König Guntram beweist seine Heiligkeit
Diese katholischen Fürsten schreckten beim Kampf auch vor Zerstörung der Kirchen nicht zurück, wie gerade Bischof Gregor häufig bezeugt. Chilperichs Herzöge Desiderius und Bladast (letzterer koitierte »sogar oft« in der Vorhalle der Kirche des hl. Hilarius zu Poitiers) verwüsteten 583 das Gebiet der Bischofsstadt Bourges, die angeblich 15000 Mann ins Gefecht warf, in »ein gewaltiges Blutbad, so daß auf beiden Seiten mehr als siebentausend fielen. Mit dem übrigen Teile des Heeres drangen die Herzöge bis zur Stadt selbst vor, indem sie alles plünderten und verheerten, und es wurde eine solche Verwüstung dort angerichtet, wie man seit Vorzeit von keiner gehört hat. Kein Haus, kein Weinberg, kein Baum blieb verschont, alles wurde umgehauen, niedergebrannt und vernichtet. Sie nahmen auch aus den Kirchen die geweihten Gefäße und steckten die Kirchen selbst in Brand.«
585 attackierten Truppen des hl. Guntram die Kirche des hl. Vinzenz bei Agen, »voll von Schätzen aller Art, die den Bewohnern der Stadt gehörten. Denn diese hatten gehofft, Christen würden die Kirche eines so großen Märtyrers nicht verletzen. Die Türen waren aber sorgfältig verschlossen. Als nun das Heer herankam und die Türen der Kirche nicht zu öffnen vermochte, legte es unverzüglich Feuer an, und als dies die Pforten verzehrt hatte, nahmen sie alle Habe und alles Gerät, das sie dort fanden, und selbst die heiligen Kirchengerätschaften mit sich fort.« Und im eroberten Comminges stach dieselbe katholische Soldateska die Priester mit ihren Dienern an den Altären der Kirchen ab und setzten sie in Flammen. Wurden doch auch in Guntrams Land, in den Gegenden an der Saône, der Rhône, die Kirchen beraubt und die Priester getötet.18
Wie gesagt: heilig. Ein Heiliger, von dem Gregor einmal schreibt, er »sprach fortwährend von Gott, von der Erbauung von Kirchen«; der aber auch den letzten Wunsch seiner Gattin, Königin Austrichilde, erfüllte, nämlich die Ärzte, die ihr nicht helfen konnten, mit dem Schwert zu töten.
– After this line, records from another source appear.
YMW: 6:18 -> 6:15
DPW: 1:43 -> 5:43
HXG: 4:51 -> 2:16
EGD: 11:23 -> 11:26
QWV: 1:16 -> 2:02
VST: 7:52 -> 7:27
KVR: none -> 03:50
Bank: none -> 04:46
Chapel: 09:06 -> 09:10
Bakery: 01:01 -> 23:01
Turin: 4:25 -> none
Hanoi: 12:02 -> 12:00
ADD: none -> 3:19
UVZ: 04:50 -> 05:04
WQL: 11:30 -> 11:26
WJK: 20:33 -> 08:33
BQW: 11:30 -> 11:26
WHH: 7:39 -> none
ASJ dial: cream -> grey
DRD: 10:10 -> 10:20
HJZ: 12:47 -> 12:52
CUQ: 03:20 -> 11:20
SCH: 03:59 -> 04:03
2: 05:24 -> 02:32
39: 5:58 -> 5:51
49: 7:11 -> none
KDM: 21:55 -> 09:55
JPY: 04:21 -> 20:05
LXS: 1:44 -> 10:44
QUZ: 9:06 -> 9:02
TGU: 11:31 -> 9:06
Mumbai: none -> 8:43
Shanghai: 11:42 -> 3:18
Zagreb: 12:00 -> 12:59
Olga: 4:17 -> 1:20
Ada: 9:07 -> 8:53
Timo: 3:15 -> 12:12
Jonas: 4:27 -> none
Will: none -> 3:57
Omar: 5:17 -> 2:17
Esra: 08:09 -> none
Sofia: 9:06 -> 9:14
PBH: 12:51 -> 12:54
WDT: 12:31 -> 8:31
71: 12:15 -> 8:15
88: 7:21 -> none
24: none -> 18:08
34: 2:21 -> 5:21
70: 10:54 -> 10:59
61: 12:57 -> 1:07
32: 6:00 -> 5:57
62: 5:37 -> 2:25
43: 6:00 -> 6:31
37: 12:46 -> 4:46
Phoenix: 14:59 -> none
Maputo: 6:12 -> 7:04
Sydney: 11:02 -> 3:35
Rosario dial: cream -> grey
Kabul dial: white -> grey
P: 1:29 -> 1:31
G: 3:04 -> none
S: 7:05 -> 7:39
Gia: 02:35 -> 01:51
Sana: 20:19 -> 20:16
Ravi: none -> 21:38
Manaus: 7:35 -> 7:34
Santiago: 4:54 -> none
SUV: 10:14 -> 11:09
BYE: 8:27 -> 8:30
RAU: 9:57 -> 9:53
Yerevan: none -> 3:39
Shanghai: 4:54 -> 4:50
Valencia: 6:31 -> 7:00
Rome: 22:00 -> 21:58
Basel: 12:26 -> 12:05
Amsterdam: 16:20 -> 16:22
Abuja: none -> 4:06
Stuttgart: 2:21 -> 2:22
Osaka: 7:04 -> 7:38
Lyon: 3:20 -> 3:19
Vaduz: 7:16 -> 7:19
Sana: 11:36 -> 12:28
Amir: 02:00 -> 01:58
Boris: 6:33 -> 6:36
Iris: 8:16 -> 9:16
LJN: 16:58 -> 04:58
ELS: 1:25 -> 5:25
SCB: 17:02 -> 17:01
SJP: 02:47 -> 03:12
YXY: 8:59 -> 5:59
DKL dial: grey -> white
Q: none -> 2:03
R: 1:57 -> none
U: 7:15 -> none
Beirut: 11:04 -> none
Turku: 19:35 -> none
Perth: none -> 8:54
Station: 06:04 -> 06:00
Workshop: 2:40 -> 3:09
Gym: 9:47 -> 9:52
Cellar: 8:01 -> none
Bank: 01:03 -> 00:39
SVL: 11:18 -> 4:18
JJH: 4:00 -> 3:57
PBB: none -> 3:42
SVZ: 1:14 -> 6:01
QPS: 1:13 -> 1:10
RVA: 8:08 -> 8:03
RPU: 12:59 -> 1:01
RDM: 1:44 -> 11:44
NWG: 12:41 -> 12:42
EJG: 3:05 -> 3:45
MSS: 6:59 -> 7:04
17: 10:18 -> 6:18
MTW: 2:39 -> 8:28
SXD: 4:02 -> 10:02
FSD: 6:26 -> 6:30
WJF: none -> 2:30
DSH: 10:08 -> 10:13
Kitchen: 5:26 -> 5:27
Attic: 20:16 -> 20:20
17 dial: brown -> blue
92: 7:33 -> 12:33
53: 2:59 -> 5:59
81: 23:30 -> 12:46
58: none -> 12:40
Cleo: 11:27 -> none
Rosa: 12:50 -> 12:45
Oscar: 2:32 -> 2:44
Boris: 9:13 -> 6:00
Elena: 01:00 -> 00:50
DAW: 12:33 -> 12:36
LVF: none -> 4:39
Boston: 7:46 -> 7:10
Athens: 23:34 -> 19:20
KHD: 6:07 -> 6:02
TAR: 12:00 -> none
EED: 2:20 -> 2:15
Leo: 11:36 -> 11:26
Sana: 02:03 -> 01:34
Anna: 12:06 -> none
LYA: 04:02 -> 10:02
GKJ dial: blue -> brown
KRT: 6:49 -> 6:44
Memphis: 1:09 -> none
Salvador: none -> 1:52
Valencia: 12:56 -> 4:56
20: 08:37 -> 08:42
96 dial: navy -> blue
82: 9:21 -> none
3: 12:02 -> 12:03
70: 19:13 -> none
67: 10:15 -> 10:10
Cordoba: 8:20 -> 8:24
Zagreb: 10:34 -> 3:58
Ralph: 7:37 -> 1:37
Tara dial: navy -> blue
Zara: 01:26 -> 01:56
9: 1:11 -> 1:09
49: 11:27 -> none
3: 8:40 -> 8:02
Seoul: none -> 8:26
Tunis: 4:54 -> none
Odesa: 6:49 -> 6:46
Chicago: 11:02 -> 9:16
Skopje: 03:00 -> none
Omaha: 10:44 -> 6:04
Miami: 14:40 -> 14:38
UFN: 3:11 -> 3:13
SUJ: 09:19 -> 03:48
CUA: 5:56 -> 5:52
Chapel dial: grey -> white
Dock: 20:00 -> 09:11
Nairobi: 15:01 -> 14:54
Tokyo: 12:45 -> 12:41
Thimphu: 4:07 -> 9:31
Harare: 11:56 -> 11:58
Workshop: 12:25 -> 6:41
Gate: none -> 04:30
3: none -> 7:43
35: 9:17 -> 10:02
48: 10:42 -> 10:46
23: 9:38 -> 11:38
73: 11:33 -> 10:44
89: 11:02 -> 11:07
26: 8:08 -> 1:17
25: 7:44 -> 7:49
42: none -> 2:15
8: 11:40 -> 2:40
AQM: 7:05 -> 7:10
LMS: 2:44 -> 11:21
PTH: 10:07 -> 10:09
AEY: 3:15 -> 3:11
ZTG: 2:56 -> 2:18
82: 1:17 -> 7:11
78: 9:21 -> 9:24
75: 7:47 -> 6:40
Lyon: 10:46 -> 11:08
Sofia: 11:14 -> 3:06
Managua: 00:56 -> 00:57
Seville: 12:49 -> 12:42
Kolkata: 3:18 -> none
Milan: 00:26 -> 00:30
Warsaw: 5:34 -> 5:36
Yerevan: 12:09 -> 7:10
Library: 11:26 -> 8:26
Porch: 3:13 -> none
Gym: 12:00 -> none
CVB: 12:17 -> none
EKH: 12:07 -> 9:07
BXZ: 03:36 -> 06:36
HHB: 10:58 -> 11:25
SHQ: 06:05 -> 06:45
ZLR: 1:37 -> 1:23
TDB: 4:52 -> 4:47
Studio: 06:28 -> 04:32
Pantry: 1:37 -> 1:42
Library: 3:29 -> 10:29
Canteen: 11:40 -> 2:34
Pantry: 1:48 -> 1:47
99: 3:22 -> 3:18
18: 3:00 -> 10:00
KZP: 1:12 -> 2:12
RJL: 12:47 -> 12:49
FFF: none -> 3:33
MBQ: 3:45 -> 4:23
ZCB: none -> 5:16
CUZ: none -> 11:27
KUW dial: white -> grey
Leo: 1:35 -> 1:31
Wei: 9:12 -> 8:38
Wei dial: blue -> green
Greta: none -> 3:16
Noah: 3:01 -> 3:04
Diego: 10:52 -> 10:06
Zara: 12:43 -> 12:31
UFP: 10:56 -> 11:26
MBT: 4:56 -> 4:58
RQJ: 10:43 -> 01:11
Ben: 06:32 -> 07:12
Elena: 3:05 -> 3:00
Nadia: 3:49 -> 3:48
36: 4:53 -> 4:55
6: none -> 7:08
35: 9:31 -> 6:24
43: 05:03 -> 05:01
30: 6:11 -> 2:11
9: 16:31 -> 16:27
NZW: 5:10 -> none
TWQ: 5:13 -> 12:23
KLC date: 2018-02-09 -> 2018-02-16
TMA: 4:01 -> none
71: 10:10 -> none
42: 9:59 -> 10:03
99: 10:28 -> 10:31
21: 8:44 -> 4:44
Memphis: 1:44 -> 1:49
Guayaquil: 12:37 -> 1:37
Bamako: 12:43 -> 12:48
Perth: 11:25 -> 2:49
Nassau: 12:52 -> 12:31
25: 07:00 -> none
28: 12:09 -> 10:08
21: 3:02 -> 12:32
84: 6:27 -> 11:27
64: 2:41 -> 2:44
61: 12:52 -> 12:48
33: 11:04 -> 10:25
Noch in extremis forderte sie »unter schwerem Seufzen Genossen auf dem Totenbett«, forderte vom Gatten einen Eid, daß ihr Tod »nicht ungerächt bleibe«, und dieser fromme christliche Schwur wird »von dem braven König Guntram pünktlich erfüllt«, sagt der gleichfalls brave Daniel-Rops und sieht so dies haarsträubende Verbrechen »von einem grimmigen Humor gewürzt«. Nach Fredegar wurden die Ärzte zuvor auf königlichen Befehl sogar noch »mannigfachen Foltern« (diversis poenis) unterzogen. Der hl. Guntram ließ ja auch die Söhne des Magnachar, eines fränkischen Großen, hinrichten und natürlich all ihr Vermögen »für den Kronschatz« einziehen, nur weil sie Lästerliches über eine Königin sprachen, die doch auch bei Bischof Gregor als »schändliches Weib« mit einer »schändlichen Seele« figuriert.19
Nach Gundowalds Ausschaltung kämpften die rebellierenden Optimaten in Austrien und Neustrien weiter gegen Guntram, Brunichild und den inzwischen mündigen Childebert, der die Moselstadt Metz, statt Reims, zu seinem Hauptsitz gemacht hatte. Mehrere Mordanschläge auf Guntram und die Königin schlugen fehl. Und nach der Geburt von Childeberts Söhnen Theudebert und Theuderich 586 und 587 planten austrische Verschwörer auch Childeberts Beseitigung sowie die Erhebung seiner Kinder. Zu den Revoluzzern unter Führung des Herzogs Rauching von der Champagne gehörte natürlich auch wieder Bischof Egidius von Reims. Doch bekam Guntram, der abgesetzt werden sollte, Wind von der Sache, und Childebert, von ihm verständigt, würgte sie ab. Er befahl Rauching zu sich, und unmittelbar nach der Audienz rissen ihn beim Verlassen des Raums zwei Türsteher an den Beinen nieder. »Sogleich warfen sich die, welche dazu bestellt waren und schon bereitstanden, mit Schwertern auf ihn und zerstückelten ihm den Kopf derart, daß das ganze wie Hirnmasse aussah.« Rauchings Schätze, größer angeblich als die des Königs, kassierte dieser.20
Die Königssippe, Childebert II., seine Frau Faileuba, seine Mutter Brunichild und Onkel Guntram trafen sich darauf an der Grenze ihrer beider Länder in der Pfalz Andelot und schlössen am 28. November 587 eine Erbverbrüderung, einen Pakt, der die Solidarität zwischen dem frankoburgundischen und austrischen Herrscherhaus stärkte, verschiedene Besitzstreitigkeiten regelte und die Nachfolgefrage; der jeweils Überlebende, Onkel oder Neffe, sollte im Reich des anderen herrschen, ebenso seine Nachkommen.21
Der Vertrag von Andelot hatte vor allem innenpolitische Folgen. Doch geriet Guntram auch in allerlei außenpolitische Verwicklungen, besonders mit den Langobarden und den Westgoten, ja, er war da längst hineingeraten.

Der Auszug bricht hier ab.